A la moindre occasion, ça partait au quart de tour. Il suffisait d’un regard
croisé par hasard, d’un sourire, d’un geste et je m’emballais. Seulement dans
ma tête, jamais plus loin.
Je me souviens de
cette fille, par exemple, dont j’avais partagé le bureau le temps d’un
remplacement. Je n’avais échangé que quelques paroles avec elle, le minimum
nécessaire pour qu’elle m’explique ce qu’on attendait de moi. Et pourtant ça
avait suffit. Comme je n’avais pas un tempérament de dragueur et que je suis
plutôt discret, au bout d’un moment, les filles baissaient leur garde pour
m’oublier ou quasiment lorsque j’étais là. Ce fut encore le cas. Je suis
certain qu’elle n’a jamais soupçonné ce qui se passait sous mon crâne pendant
toute cette période. Je la regardais à la dérobée dès que j’en avais l’occasion,
éventuellement je lui souriais quand j’en vais le courage. Mais jamais une
parole ne fut prononcée, aucun sujet personnel ne fut abordé, je n’ai jamais su
où elle vivait, si elle était célibataire, et elle ne m’a jamais rien demandé.

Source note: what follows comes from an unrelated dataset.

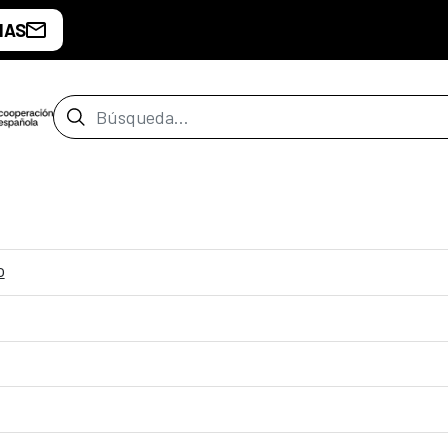
IAS
Barra de búsqueda
o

Elle n’a jamais rien su non plus de ma
douleur, chaque fois qu’elle répondait au téléphone en ma présence, que le ton
de sa voix changeait, qu’elle riait à une plaisanterie que je ne pouvais
entendre. Ces appels arrivaient toujours aux mêmes heures. Parfois, je comprenais
qu’elle aurait aimé que je sorte pour parler plus librement, ces réponses alors
se limitaient à des “ oui / non ”, des phrases inachevées, des
demi-mot. Mais c’était ma petite vengeance, quand elle disait : “ je
ne peux pas parler ”, de ne pas comprendre et je restais devant elle, le
nez dans des papiers auxquels je ne comprenais rien parce que j’essayais de
saisir leur conversation. Et je les détestais, l’un comme l’autre. Je n’étais
pas jaloux du type à l’autre bout du fil, mais de ces conversations que je
n’aurais jamais, ni avec elle, ni avec une autre.
Vu d’ici, c’est
ridicule, je sais bien mais on ne contrôle pas tout dans la vie. Heureusement,
j’ai toujours su qu’il ne fallait pas aimer au-dessus de ses moyens. Cela m’a
au moins permis d’échapper au ridicule, si je lui avais avoué ce que je
ressentais pour elle, ou une autre.
J’abandonne la
fenêtre et regarde le réveil. Il est plus d’une heure du matin. J’appellerai
Louise tout à l’heure, mais là, il faut que je dorme.